Fahrradbrille Herren Test: Klare Sicht und optimaler Schutz für jeden Radfahrer

Bei allem Radlspaß sollte der Sicherheitsaspekt nicht außer Acht gelassen werden - vom Sonnenschutz ganz zu schweigen. Hierfür sind speziell auf die Bedürfnisse von Radfahrenden abgestimmte Sonnen- bzw. Fahrradbrillen unerlässlich. Dementsprechend haben sich die Hersteller jede Menge einfallen lassen, um bei der Konstruktion ihrer Brillenmodelle das eine wie das andere zu beachten. Um die am besten zum eigenen (Fahr-)Stil passende Brille zu finden, die nicht nur schützt, sondern auch perfekt auf die jeweilige Nase passt, wurden Fahrradbrillen getestet.
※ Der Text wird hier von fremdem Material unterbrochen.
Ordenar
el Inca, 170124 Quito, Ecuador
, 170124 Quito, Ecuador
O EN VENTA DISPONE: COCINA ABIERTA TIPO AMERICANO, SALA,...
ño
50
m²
Warum eine spezielle Fahrradbrille?

Jeder kennt das: Setzt man sich bei schönem Wetter auf’s Rad, dauert es nicht lange, und man hat die erste kleine Fliege im Auge kleben. Die Entfernung des Kleingetiers ist oft mühsam, nicht selten muss man dazu eigens anhalten. Dabei gibt es eine einfache Lösung, solchen unangenehmen Erfahrungen vorzubeugen - eine Fahrradbrille. An ihr bleiben nicht nur die lästigen Insekten kleben, sondern sie schützt auch vor Kleinstpartikeln wie Steinchen oder Staub. Steigt die Sonne langsam in den Zenit, steigt auch die UV-Strahlung. Mit einer guten Sonnenbrille ist man als Radfahrer schlichtweg entspannter unterwegs, die Augen danken es einem.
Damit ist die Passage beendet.